It also lacks the procedural teeth
which are the prime advantage of the
courts"(p.56). The same problems
were identified in arbitration process
as "these may be controversial,
but it is true, in some special arbitration
e.g. trade, commodity, and maritime
disputes that arbitration fees are
very high, and the parties have to
pay for the hotel accommodation and
the physical facilities of arbitration"(Fiadjoe,
2004). It is against the interest
of parties as they have to pay, even
sometimes costs of arbitration may
be higher than litigation process.
Dispute usually is not referred to
arbitration process unless the monetary
amount is higher because if it is
for a claim of a lower amount, arbitration
process cost may not be sufficient.
Can it be imagined how much money
arbitrators are taking? Their fees
are charged to about RM 5000 at domestic
level and $ 5000 at international
level for conducting arbitration in
each day; even fees are being increased
day by day. Additionally, accommodation
cost of arbitrator is to be paid by
disputed parties. The whole amount
was spent for one arbitration process
earlier; such an amount is being spent
in a day of arbitration now (referred
by Rashid, S.K., a Prof. of Law, IIUM).
Due to dissatisfaction with higher
fees and accommodation costs, arbitration
is losing its ground, and parties
of business disputes are being discouraged
to proceed with arbitration.
The arbitration process is not fast
and it may not be inexpensive particularly
when there is a panel of arbitrators.
Arbitration delays to resolve disputes
like court process as taking too much
time. One of the legal maxims is justice
delayed is justice denied. As litigation
takes excessive time to resolve a
case for several years that's why
people prefer the arbitration process
as an alternative to get speedy remedy.
But unfortunately the court is competing
with arbitration as arbitration is
also too slow like the court process
in some cases.
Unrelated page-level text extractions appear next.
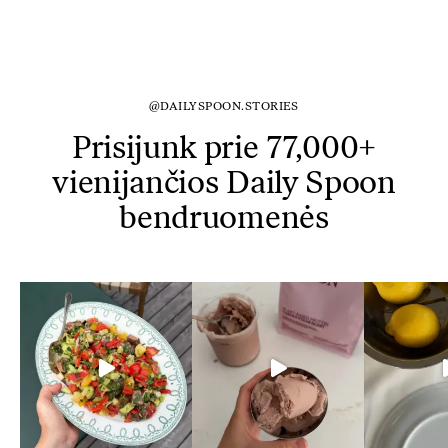
@DAILYSPOON.STORIES
Prisijunk prie 77,000+
vienijančios Daily Spoon
bendruomenės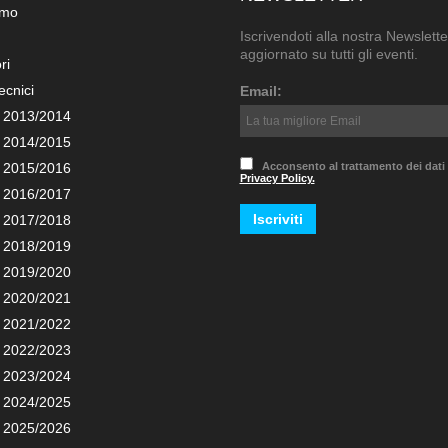
amo
Iscrivendoti alla nostra Newslette
aggiornato su tutti gli eventi.
ri
ecnici
Email:
 2013/2014
 2014/2015
 2015/2016
Acconsento al trattamento dei dati
Privacy Policy.
 2016/2017
 2017/2018
 2018/2019
 2019/2020
 2020/2021
 2021/2022
 2022/2023
 2023/2024
 2024/2025
 2025/2026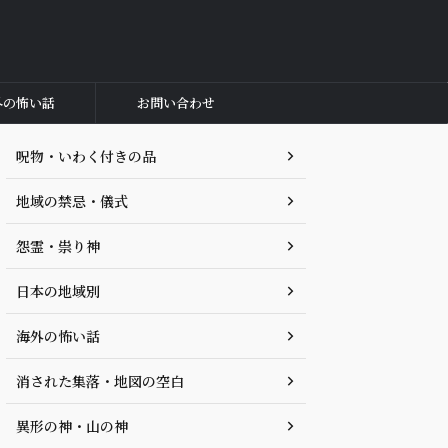
外の怖い話
お問い合わせ
呪物・いわく付きの品
地域の禁忌・儀式
怨霊・祟り神
日本の地域別
海外の怖い話
消された集落・地図の空白
異形の神・山の神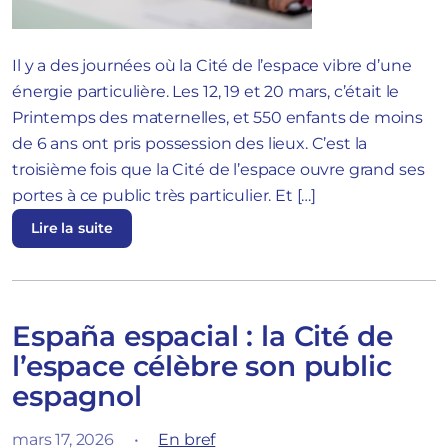
Il y a des journées où la Cité de l’espace vibre d’une
énergie particulière. Les 12, 19 et 20 mars, c’était le
Printemps des maternelles, et 550 enfants de moins
de 6 ans ont pris possession des lieux. C’est la
troisième fois que la Cité de l’espace ouvre grand ses
portes à ce public très particulier. Et […]
Lire la suite
España espacial : la Cité de
l’espace célèbre son public
espagnol
mars 17, 2026
•
En bref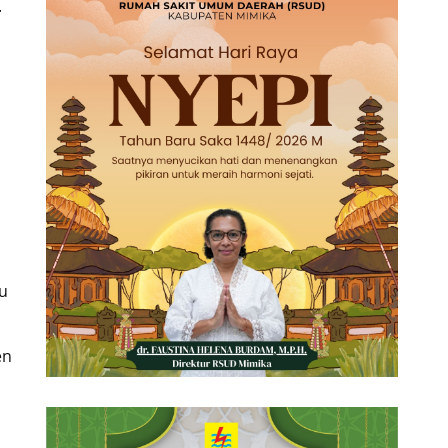
.
u
en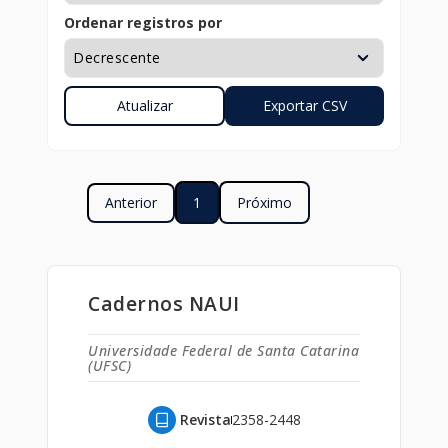
Ordenar registros por
Anterior
1
Próximo
Cadernos NAUI
Universidade Federal de Santa Catarina
(UFSC)
Revista
2358-2448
Malaysian Arbitration
Act 2005 states that any question
of law arising out of an award may
be referred to the High Court either
by arbitrator or the parties (s.42).
The law prescribes any question of
law, but doesn't define it. It also
does not state time limit of determination
and how many times it can be referred.
In this case, the court is not being
blamed for delay as it has to deal
not only with the present referred
case, but with many other cases. Moreover,
other proceedings are also followed
by court when it deals with the case
i.e. cross examination, adjournment
of hearing through time petition etc.
Hence it takes a long time to decide
such question of law referred to it.
Indian Supreme Court decided that
Indian Arbitration Act 1940 contributed
to the excessive delays and high costs
as "
..the way in which
the proceedings under the Act are
conducted and without an exception
challenged in Courts, has made lawyers
laugh and legal philosophers weep.
Experience shows and law reports bear
ample testimony that the proceedings
under the Act have become highly technical
accompanied by unending prolixity,
at every stage providing a legal trap
to the unwary. Informal forum chosen
by the parties for expeditious disposal
of their disputes has by the decisions
of the Courts been clothed with 'legalese'
of unforeseeable complexity"
(According to Desai, D. A. J., Guru
Nanak Foundation v. Rattan Singh &
Sons).
3.2. Existence of Bias
The racial and/or ethnic bias or discrimination
exist in the court systems, and people
are being deprived from justice (Neely,
2004). The same issue, either cultural
or ethnic bias, exists in the arbitration
proceeding, as such arbitrator sometimes
does not play a neutral role. For
instance, when an arbitrator is appointed
from West, and if dispute raised between
East and West, he will favour west
as being influenced by cultural bias.
If there is a possibility of bias,
how can it be ensured to get justice
from the arbitration process? What
is happening in the arbitration process,
particularly in the Arab area? Those
arbitration proceedings are witnessing
that when a western arbitrator is
appointed to solve a dispute between
Arab and West, many biased decisions
are awarded by such arbitrators.
ICC Rules of Arbitration 2012 states
that the arbitrator should not be
appointed from the disputed parties'
countries (rule 13(4)). It indirectly
means that there is a chance of miscarriage
of justice in arbitration through
bias. It is mentioned in ICC (Paris)
books on corruption and misconduct
in international commercial arbitration
that they appointed a committee to
find out corruption etc in international
arbitration, and the committee found
that corruption exists. The appointment
of arbitrator from disputed parties
may be prevented, but how can we stop
monetary bias, that is to say, bribery
or other corruptions. Recently, in
the case of ST Microelectronics N.
V. v. Credit Suisse Securities (USA)
LLC (STMicroelectronics), where a
party argued that an arbitrator had
failed to disclose prior experience
that rendered the arbitrator potentially
biased, the United States Court of
Appeals for the Second Circuit refused
to vacate an arbitral award under
the US Federal Arbitration Act (FAA).
That is to say, the American court
rejected arbitrator bias challenges
during enforcement proceedings. In
this case, the attitude of the USA
court regarding bias of arbitrator
is negative.
Arbitration is a confidential proceeding.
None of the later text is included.